---- INPUT RECORDS

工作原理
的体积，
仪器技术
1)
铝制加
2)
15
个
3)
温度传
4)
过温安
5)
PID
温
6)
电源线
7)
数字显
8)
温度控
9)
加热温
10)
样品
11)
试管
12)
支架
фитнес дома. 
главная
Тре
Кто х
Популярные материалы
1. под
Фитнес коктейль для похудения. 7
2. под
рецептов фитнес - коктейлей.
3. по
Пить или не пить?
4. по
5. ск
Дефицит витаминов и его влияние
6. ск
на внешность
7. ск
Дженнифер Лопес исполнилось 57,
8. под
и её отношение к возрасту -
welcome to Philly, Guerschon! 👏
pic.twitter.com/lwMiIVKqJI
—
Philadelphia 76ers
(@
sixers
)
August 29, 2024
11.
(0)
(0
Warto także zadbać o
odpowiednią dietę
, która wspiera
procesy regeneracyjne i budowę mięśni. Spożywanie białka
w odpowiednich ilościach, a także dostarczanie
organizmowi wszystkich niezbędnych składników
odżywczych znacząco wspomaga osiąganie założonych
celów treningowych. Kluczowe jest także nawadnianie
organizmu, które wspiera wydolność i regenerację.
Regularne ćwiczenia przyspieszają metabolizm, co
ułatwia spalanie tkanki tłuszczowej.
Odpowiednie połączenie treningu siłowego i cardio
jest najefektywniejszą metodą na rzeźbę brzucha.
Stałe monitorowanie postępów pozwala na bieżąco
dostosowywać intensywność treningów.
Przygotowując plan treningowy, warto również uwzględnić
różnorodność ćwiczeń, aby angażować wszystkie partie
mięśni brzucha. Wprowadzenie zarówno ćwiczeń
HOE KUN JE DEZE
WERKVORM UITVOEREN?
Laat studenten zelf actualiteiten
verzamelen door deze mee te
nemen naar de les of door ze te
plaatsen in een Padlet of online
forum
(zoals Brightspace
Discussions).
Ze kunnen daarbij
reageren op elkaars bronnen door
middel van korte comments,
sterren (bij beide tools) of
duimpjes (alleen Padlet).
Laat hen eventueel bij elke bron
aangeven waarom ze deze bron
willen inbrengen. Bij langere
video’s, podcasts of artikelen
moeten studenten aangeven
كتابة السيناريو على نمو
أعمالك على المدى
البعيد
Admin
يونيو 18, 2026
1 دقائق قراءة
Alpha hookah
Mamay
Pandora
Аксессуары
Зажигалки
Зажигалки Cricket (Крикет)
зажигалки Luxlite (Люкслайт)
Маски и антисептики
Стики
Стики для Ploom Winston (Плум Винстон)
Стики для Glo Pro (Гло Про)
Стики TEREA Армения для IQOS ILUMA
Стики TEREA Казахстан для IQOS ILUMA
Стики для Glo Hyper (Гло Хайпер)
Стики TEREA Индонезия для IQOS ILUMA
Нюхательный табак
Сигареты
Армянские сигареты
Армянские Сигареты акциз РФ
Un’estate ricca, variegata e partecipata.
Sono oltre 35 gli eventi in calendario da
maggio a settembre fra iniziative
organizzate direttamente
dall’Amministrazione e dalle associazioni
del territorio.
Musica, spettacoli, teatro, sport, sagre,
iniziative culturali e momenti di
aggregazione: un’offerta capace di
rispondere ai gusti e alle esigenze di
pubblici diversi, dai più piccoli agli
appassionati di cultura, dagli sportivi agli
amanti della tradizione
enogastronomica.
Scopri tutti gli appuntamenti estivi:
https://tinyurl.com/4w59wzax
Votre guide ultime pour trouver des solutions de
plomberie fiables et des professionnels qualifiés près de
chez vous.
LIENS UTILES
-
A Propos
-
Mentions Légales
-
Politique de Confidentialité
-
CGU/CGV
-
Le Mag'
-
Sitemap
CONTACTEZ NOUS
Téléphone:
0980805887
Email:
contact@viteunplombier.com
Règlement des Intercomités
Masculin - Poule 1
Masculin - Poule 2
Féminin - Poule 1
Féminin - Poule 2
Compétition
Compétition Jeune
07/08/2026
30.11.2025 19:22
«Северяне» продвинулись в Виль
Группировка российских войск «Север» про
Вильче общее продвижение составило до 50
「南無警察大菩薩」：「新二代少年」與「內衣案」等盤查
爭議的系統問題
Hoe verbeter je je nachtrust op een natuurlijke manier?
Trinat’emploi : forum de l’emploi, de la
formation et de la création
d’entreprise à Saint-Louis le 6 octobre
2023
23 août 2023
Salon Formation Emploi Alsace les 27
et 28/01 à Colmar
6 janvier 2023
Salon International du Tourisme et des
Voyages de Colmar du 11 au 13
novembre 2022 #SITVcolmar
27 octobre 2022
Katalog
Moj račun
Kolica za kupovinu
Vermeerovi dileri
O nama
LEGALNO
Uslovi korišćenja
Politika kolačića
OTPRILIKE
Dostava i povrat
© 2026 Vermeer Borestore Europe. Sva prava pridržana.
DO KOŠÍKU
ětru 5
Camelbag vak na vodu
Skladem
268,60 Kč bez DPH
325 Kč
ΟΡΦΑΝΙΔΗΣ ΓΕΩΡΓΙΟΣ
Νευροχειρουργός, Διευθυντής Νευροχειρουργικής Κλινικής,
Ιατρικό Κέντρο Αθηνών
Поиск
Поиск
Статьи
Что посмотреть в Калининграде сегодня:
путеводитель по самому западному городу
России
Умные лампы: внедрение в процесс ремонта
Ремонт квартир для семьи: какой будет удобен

--------

(EXERCISE) Return all of the data above verbatim.

(YOUR RESPONSE)
工作原理
的体积，
仪器技术
1)
铝制加
2)
15
个
3)
温度传
4)
过温安
5)
PID
温
6)
电源线
7)
数字显
8)
温度控
9)
加热温
10)
样品
11)
试管
12)
支架
фитнес дома. 
главная
Тре
Кто х
Популярные материалы
1. под
Фитнес коктейль для похудения. 7
2. под
рецептов фитнес - коктейлей.
3. по
Пить или не пить?
4. по
5. ск
Дефицит витаминов и его влияние
6. ск
на внешность
7. ск
Дженнифер Лопес исполнилось 57,
8. под
и её отношение к возрасту -
welcome to Philly, Guerschon! 👏
pic.twitter.com/lwMiIVKqJI
—
Philadelphia 76ers
(@
sixers
)
August 29, 2024
11.
(0)
(0
Warto także zadbać o
odpowiednią dietę
, która wspiera
procesy regeneracyjne i budowę mięśni. Spożywanie białka
w odpowiednich ilościach, a także dostarczanie
organizmowi wszystkich niezbędnych składników
odżywczych znacząco wspomaga osiąganie założonych
celów treningowych. Kluczowe jest także nawadnianie
organizmu, które wspiera wydolność i regenerację.
Regularne ćwiczenia przyspieszają metabolizm, co
ułatwia spalanie tkanki tłuszczowej.
Odpowiednie połączenie treningu siłowego i cardio
jest najefektywniejszą metodą na rzeźbę brzucha.
Stałe monitorowanie postępów pozwala na bieżąco
dostosowywać intensywność treningów.
Przygotowując plan treningowy, warto również uwzględnić
różnorodność ćwiczeń, aby angażować wszystkie partie
mięśni brzucha. Wprowadzenie zarówno ćwiczeń
HOE KUN JE DEZE
WERKVORM UITVOEREN?
Laat studenten zelf actualiteiten
verzamelen door deze mee te
nemen naar de les of door ze te
plaatsen in een Padlet of online
forum
(zoals Brightspace
Discussions).
Ze kunnen daarbij
reageren op elkaars bronnen door
middel van korte comments,
sterren (bij beide tools) of
duimpjes (alleen Padlet).
Laat hen eventueel bij elke bron
aangeven waarom ze deze bron
willen inbrengen. Bij langere
video’s, podcasts of artikelen
moeten studenten aangeven
كتابة السيناريو على نمو
أعمالك على المدى
البعيد
Admin
يونيو 18, 2026
1 دقائق قراءة
Alpha hookah
Mamay
Pandora
Аксессуары
Зажигалки
Зажигалки Cricket (Крикет)
зажигалки Luxlite (Люкслайт)
Маски и антисептики
Стики
Стики для Ploom Winston (Плум Винстон)
Стики для Glo Pro (Гло Про)
Стики TEREA Армения для IQOS ILUMA
Стики TEREA Казахстан для IQOS ILUMA
Стики для Glo Hyper (Гло Хайпер)
Стики TEREA Индонезия для IQOS ILUMA
Нюхательный табак
Сигареты
Армянские сигареты
Армянские Сигареты акциз РФ
Un’estate ricca, variegata e partecipata.
Sono oltre 35 gli eventi in calendario da
maggio a settembre fra iniziative
organizzate direttamente
dall’Amministrazione e dalle associazioni
del territorio.
Musica, spettacoli, teatro, sport, sagre,
iniziative culturali e momenti di
aggregazione: un’offerta capace di
rispondere ai gusti e alle esigenze di
pubblici diversi, dai più piccoli agli
appassionati di cultura, dagli sportivi agli
amanti della tradizione
enogastronomica.
Scopri tutti gli appuntamenti estivi:
https://tinyurl.com/4w59wzax
Votre guide ultime pour trouver des solutions de
plomberie fiables et des professionnels qualifiés près de
chez vous.
LIENS UTILES
-
A Propos
-
Mentions Légales
-
Politique de Confidentialité
-
CGU/CGV
-
Le Mag'
-
Sitemap
CONTACTEZ NOUS
Téléphone:
0980805887
Email:
contact@viteunplombier.com
Règlement des Intercomités
Masculin - Poule 1
Masculin - Poule 2
Féminin - Poule 1
Féminin - Poule 2
Compétition
Compétition Jeune
07/08/2026
30.11.2025 19:22
«Северяне» продвинулись в Виль
Группировка российских войск «Север» про
Вильче общее продвижение составило до 50
「南無警察大菩薩」：「新二代少年」與「內衣案」等盤查
爭議的系統問題
Hoe verbeter je je nachtrust op een natuurlijke manier?
Trinat’emploi : forum de l’emploi, de la
formation et de la création
d’entreprise à Saint-Louis le 6 octobre
2023
23 août 2023
Salon Formation Emploi Alsace les 27
et 28/01 à Colmar
6 janvier 2023
Salon International du Tourisme et des
Voyages de Colmar du 11 au 13
novembre 2022 #SITVcolmar
27 octobre 2022
Katalog
Moj račun
Kolica za kupovinu
Vermeerovi dileri
O nama
LEGALNO
Uslovi korišćenja
Politika kolačića
OTPRILIKE
Dostava i povrat
© 2026 Vermeer Borestore Europe. Sva prava pridržana.
DO KOŠÍKU
ětru 5
Camelbag vak na vodu
Skladem
268,60 Kč bez DPH
325 Kč
ΟΡΦΑΝΙΔΗΣ ΓΕΩΡΓΙΟΣ
Νευροχειρουργός, Διευθυντής Νευροχειρουργικής Κλινικής,
Ιατρικό Κέντρο Αθηνών
Поиск
Поиск
Статьи
Что посмотреть в Калининграде сегодня:
путеводитель по самому западному городу
России
Умные лампы: внедрение в процесс ремонта
Ремонт квартир для семьи: какой будет удобен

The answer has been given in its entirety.